I'm guessing this may be highly dependant on what the bathtub curve looks like, and how much the provider wants to spend on cooling.

Of course with Nvidia being a near monopoly here, they might just not give a fuck and will pump out cards/servers with shitty reliability rates simply because people keep buying them and they don't suffer any economic loss or have to sit in front of a judge.

Be interesting to see what the error rate per TFLOP (no /s, we're looking at operations not time) is compared to older generation cards.

topaz0 5 hours ago | parent [-]

> Of course with Nvidia being a near monopoly here, they [...] will pump out cards/servers with shitty reliability rates simply because people keep buying them and they don't suffer any economic loss or have to sit in front of a judge.

Presumably this can't last that much longer, because the people that are buying/running these are already taking on loads of debt/venture capital to buy the past/current round of hardware without seeing much revenue from it. It's much harder to ask investors for multiples of your annual revenue just to maintain your current capabilities than it was a couple years ago to ask for many multiples of your revenue to expand your capabilities dramatically.

ares623 6 hours ago | parent | prev [-]

I suppose NVidia could invest in making their GPUs more reliable? But then that'll make everything else even more expensive lol. If only one of the companies on the chain can take one for the team.

touisteur 5 hours ago | parent | next [-]

And NVIDIA supposedly has the exact knowhow for reliablity, as their Jetson 'industrial' parts are qualified for 10-15 years at maximal temp. Of course Jetson is on another point of the flops and watts curve.
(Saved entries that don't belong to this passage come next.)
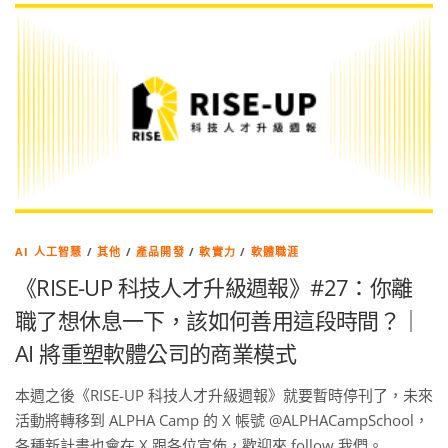
AI 人工智慧
/
其他
/
產品開發
/
軟實力
/
軟體職涯
《RISE-UP 科技人才升級週報》#27：你離
職了想休息一下，該如何善用這段時間？｜
AI 將重塑軟體公司的商業模式
本週之後《RISE-UP 科技人才升級週報》就要暫時停刊了，未來
活動將轉移到 ALPHA Camp 的 X 帳號 @ALPHACampSchool，
各種新計畫也會在 X 跟各位宣佈，歡迎來 follow 我們。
Just wondering, if reliability increases if you slow down your use of GPUs a bit. Like pausing more often and stopping chasing every bubble and nvlink-all-reduce optimization.

dsrtslnd23 3 hours ago | parent [-]

Jetson uses LPDDR though. H100 failures seem driven by HBM heat sensitivity and the 700W+ envelope. That is a completely different thermal density I guess.
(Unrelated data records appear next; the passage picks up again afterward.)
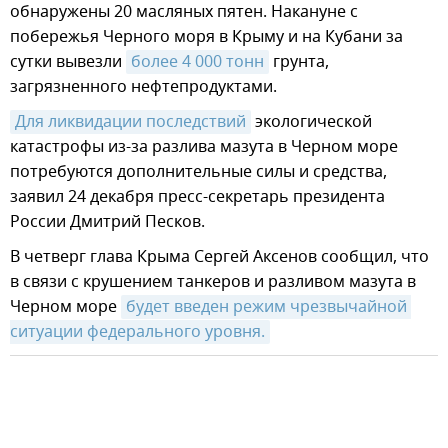
обнаружены 20 масляных пятен. Накануне с
побережья Черного моря в Крыму и на Кубани за
сутки вывезли
более 4 000 тонн
грунта,
загрязненного нефтепродуктами.
Для ликвидации последствий
экологической
катастрофы из-за разлива мазута в Черном море
потребуются дополнительные силы и средства,
заявил 24 декабря пресс-секретарь президента
России Дмитрий Песков.
В четверг глава Крыма Сергей Аксенов сообщил, что
в связи с крушением танкеров и разливом мазута в
Черном море
будет введен режим чрезвычайной 
ситуации федерального уровня.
zozbot234 2 hours ago | parent [-]

Reliability also depends strongly on current density and applied voltage, even more perhaps than on thermal density itself. So "slowing down" your average GPU use in a long-term sustainable way ought to improve those reliability figures via multiple mechanisms. Jetsons are great for very small-scale self-contained tasks (including on a performance-per-watt basis) but their limits are just as obvious, especially with the recently announced advances wrt. clustering the big server GPUs on a rack- and perhaps multi-rack level.
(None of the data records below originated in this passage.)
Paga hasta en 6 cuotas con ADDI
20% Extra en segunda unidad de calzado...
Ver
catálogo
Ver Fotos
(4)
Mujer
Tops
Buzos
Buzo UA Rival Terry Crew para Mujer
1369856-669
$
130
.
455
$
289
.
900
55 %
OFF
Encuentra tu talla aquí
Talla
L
pqtyw 4 hours ago | parent | prev [-]

Why? Nvidia is already charging as much as they possibly can. Unlike most other components its almost unrelated to manufacturing costs

nradov 3 hours ago | parent | next [-]

Nope. Nvidia has often sold products at below the market price. This has created shortages where scalpers who are able to get some supply immediately resell above list price. It might seem stupid for Nvidia to leave money on the table that way but they don't want to burn relationships with customers by raising list prices (much).

gessha an hour ago | parent [-]

Why is the GB10 so expensive then ;(

ares623 4 hours ago | parent | prev [-]

Why make same money when more money possible?